Total pooled DALYs were estimated per 100,000 population with corresponding uncertainty intervals; see Figure 3. Estimated population-averaged annual cost, in units of DALYs lost, of chronic air contaminant inhalation in dwellings, indicate that the contaminants with the highest median pooled DALY loss estimates are PM₁₀ [1.9$\times$10³ (95% CI 4.4 $\times$10²–8.7$\times$10³)] and PM_2.5 [1.5 $\times$10³ (95% CI 5.3$\times$10²–4.4$\times$10³)]. PM_coarse, formaldehyde, NO₂, radon and ozone have medians among 10²–10¹. Acrolein and SO₂ are within 10⁰. Mould-related bioaerosols could still be of interest having >0.5 DALYs per 100,000 exposed population. The confidence intervals of the results indicate a lower uncertainty range than those presented by Logue et al. (2012).

Figure 3. Pooled DALYs. Highest to lowest median. Central estimate and 95% C.I. of distribution in black.

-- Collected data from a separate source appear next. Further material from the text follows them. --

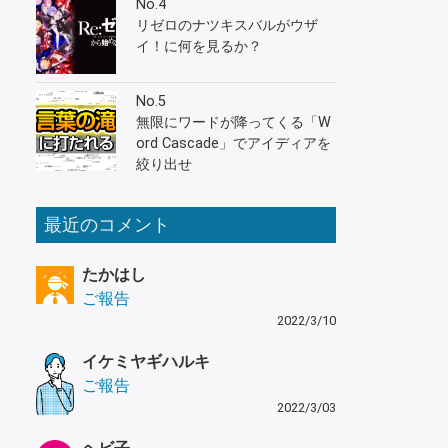
No.4
リゼロのナツキスバルがウザ
イ！に何を見るか？
No.5
無限にワードが降ってくる「W
ord Cascade」でアイディアを
絞り出せ
最近のコメント
たかはし
ご報告
2022/3/10
イケミヤギハルキ
ご報告
2022/3/03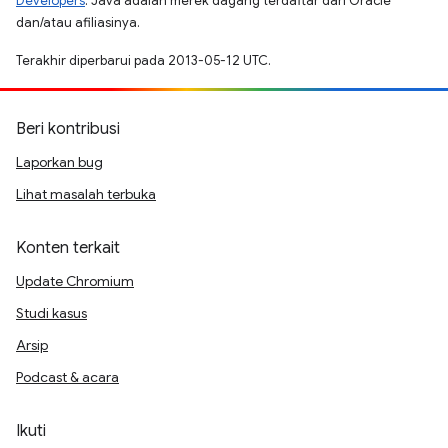
Developers
. Java adalah merek dagang terdaftar dari Oracle
dan/atau afiliasinya.
Terakhir diperbarui pada 2013-05-12 UTC.
Beri kontribusi
Laporkan bug
Lihat masalah terbuka
Konten terkait
Update Chromium
Studi kasus
Arsip
Podcast & acara
Ikuti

Contaminant with highest median DALYs include the so called criteria pollutants, which are defined as the indoor contaminants with the highest health impacts based on the DALY metric. There is sufficient epidemiological evidence that indicates PM₁₀, PM_2.5, NO₂, O₃ and SO₂ have the potential to be associated with harm in humans, using other health based-metrics such as relative risks (WHO, 2021). Other airborne contaminants where health based-evidence exists to indicate that they are contaminants of interest in the indoor environment, having also elevated DALY values, include Formaldehyde (Golden, 2011), Radon (Pawel & Puskin, 2004), Acrolein (Ghilarducci & Tjeerdema, 1995) and mould (Heseltine and Rosen, 2009).

4. Conclusions

PM_2.5 have the highest median DALYs per unit intake (1.1 $\times$10² (95% CI 3.6 $\times$10¹–3.3 $\times$10²)), being one order of magnitude above the rest of contaminants included in the analysis, indicating that higher harm is associated with fine PM. The highest absolute DALY medians were found for PM₁₀ with 1.8$\times$10³ (95% CI 4 $\times$10²−9 $\times$10³) and PM_2.5 with 1.9 $\times$10³ (95% CI 4.4 $\times$10²–8.7 $\times$10³). PM₁₀ is higher because it includes the burden associated with the PM_2.5 fraction. Reporting representative indoor concentrations or disease incidence as the sole metrics to assign harm from exposure to contaminants is rendered suboptimal. Computed DALYs have lower uncertainty intervals than those previously proposed. The updated methodology presented in this study may be used to assess cumulative health impacts of indoor air contaminants and contribute to the development of standards.

Acknowledgement

This study was supported by a University of Nottingham Faculty of Engineering Research Excellence Scholarship and partially supported by Chartered Institution of Building Services Engineers (CIBSE).

Disclosure statement

No potential conflict of interest was reported by the authors.

Additional information

Funding

Morantes is supported by a University of Nottingham Faculty of Engineering Research Excellence Scholarship to do this work. Jones received funding from the Chartered Institution of Building Services Engineers (CIBSE) to do this work. Non-financial interests: Jones, Molina, and Sherman are unpaid members of the ASHRAE 62.2 indoor air quality working group.

Notes

1 A unit-intake could be kg, Bq, or colony forming units (CFU).